Dataset records

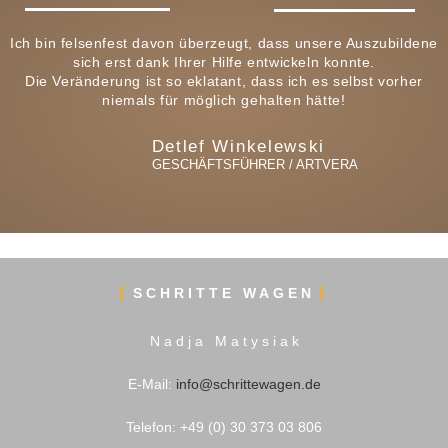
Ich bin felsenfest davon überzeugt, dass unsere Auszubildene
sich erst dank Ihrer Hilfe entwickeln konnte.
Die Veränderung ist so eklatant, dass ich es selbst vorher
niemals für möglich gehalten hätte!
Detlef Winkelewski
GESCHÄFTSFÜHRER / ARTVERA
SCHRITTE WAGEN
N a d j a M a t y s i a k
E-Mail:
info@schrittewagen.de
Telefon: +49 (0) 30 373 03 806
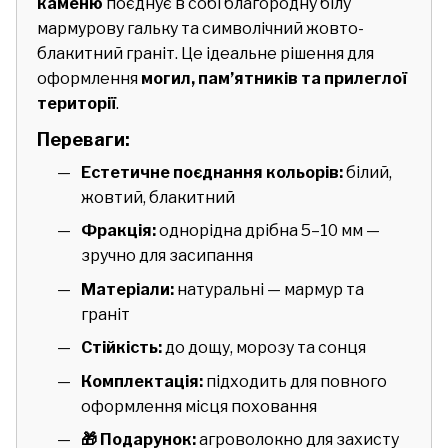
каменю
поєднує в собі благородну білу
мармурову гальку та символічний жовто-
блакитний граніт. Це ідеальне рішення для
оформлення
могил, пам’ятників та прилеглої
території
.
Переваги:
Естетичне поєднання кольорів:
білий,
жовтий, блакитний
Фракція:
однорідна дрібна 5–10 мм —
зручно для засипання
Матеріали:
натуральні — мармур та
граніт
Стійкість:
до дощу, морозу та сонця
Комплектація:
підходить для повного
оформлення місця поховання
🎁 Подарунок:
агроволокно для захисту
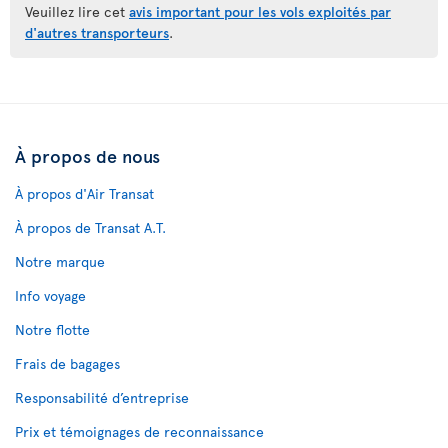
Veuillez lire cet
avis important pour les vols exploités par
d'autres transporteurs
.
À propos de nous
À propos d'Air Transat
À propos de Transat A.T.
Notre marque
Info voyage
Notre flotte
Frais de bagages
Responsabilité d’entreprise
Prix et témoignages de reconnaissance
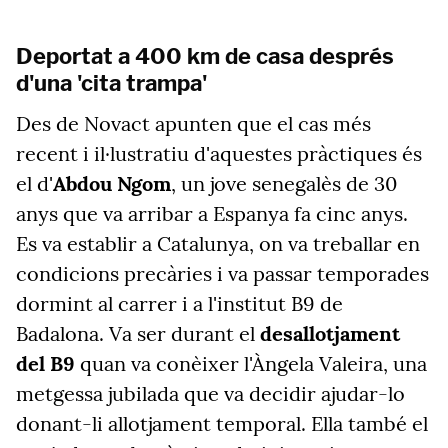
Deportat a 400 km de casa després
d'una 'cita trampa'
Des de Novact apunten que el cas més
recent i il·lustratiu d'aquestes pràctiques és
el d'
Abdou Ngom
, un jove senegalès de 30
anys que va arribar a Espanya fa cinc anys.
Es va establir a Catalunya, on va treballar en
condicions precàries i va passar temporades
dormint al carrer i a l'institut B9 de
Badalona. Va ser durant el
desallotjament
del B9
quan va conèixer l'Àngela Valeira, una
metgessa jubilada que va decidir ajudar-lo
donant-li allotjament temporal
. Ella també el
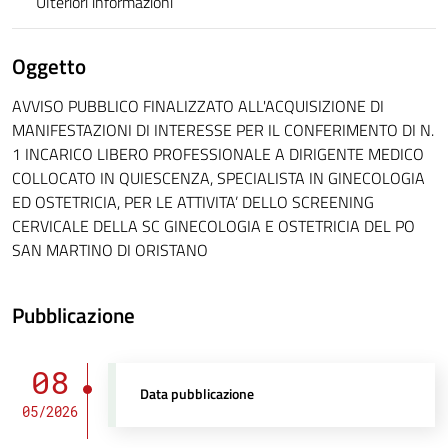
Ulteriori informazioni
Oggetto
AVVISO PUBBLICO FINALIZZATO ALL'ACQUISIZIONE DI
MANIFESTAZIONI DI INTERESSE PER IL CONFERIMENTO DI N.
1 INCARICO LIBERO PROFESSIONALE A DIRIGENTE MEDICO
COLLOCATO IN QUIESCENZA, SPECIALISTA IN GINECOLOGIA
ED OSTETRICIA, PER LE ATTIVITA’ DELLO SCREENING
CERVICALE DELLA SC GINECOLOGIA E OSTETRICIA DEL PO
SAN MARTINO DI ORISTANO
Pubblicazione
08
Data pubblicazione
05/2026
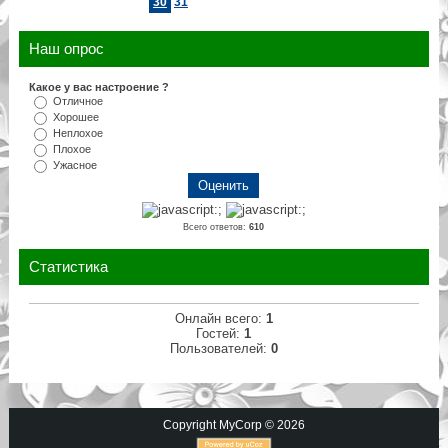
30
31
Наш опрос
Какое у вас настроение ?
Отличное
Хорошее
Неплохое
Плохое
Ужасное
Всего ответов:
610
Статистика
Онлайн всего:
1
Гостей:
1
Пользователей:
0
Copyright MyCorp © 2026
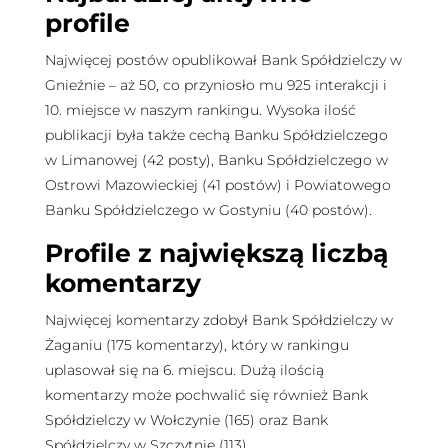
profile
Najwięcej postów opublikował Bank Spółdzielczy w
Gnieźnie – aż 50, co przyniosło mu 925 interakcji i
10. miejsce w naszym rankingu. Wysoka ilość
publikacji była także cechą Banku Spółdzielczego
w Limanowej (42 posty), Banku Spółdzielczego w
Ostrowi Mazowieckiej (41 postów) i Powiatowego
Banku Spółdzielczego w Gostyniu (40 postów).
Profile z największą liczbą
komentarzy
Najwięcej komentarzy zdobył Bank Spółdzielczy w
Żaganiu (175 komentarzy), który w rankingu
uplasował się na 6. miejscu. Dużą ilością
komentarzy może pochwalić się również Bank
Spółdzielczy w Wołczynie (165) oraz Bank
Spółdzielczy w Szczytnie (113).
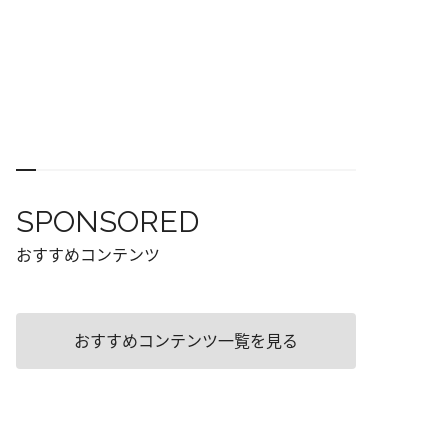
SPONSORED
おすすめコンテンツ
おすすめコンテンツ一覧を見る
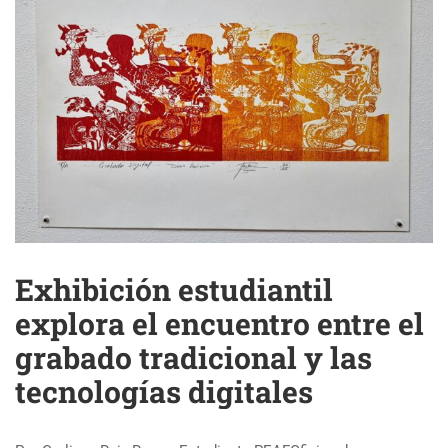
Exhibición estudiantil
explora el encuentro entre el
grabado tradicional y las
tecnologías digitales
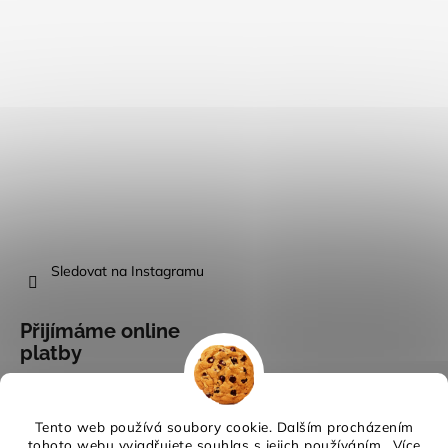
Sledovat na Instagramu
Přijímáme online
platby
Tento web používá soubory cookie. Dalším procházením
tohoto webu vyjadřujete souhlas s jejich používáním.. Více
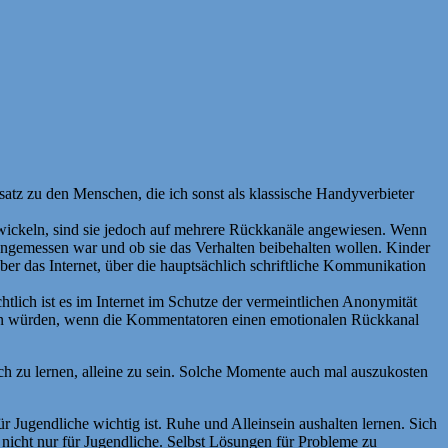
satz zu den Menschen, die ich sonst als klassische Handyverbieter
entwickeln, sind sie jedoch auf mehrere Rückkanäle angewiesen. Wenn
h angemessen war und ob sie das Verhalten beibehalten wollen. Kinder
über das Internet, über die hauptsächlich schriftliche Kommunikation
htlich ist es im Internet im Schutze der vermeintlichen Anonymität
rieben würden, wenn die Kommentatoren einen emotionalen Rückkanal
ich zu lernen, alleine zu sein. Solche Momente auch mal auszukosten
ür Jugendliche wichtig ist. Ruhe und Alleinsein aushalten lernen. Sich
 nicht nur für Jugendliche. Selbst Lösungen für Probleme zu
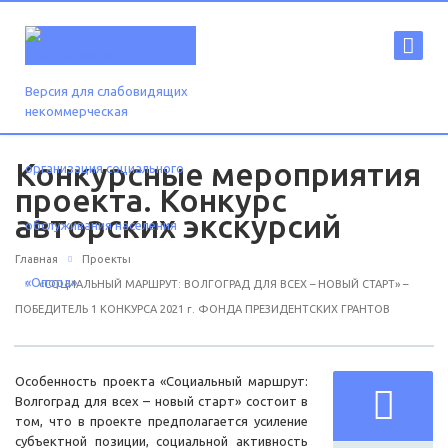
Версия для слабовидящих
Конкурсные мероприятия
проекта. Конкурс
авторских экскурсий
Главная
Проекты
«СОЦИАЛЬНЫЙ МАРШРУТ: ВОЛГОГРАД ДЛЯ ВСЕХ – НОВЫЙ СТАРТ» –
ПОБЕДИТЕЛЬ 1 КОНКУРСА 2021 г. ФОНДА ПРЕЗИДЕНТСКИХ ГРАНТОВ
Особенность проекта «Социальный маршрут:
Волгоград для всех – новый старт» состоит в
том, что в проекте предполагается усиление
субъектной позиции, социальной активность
==
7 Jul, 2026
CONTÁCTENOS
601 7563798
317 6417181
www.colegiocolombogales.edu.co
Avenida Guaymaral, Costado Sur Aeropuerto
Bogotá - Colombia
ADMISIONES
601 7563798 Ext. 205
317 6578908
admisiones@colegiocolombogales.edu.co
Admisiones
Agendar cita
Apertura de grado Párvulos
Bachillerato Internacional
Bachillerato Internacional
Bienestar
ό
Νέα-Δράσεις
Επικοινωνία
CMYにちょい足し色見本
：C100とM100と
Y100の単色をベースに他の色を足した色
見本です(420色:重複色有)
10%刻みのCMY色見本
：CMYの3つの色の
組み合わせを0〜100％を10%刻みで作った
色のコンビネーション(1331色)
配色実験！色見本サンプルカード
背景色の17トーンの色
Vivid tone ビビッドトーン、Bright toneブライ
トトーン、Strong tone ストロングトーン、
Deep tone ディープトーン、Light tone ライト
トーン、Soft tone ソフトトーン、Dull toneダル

What is being asked
Whenever "Internet" occurs in a line above, copy that line.

Exercise response
über das Internet, über die hauptsächlich schriftliche Kommunikation
htlich ist es im Internet im Schutze der vermeintlichen Anonymität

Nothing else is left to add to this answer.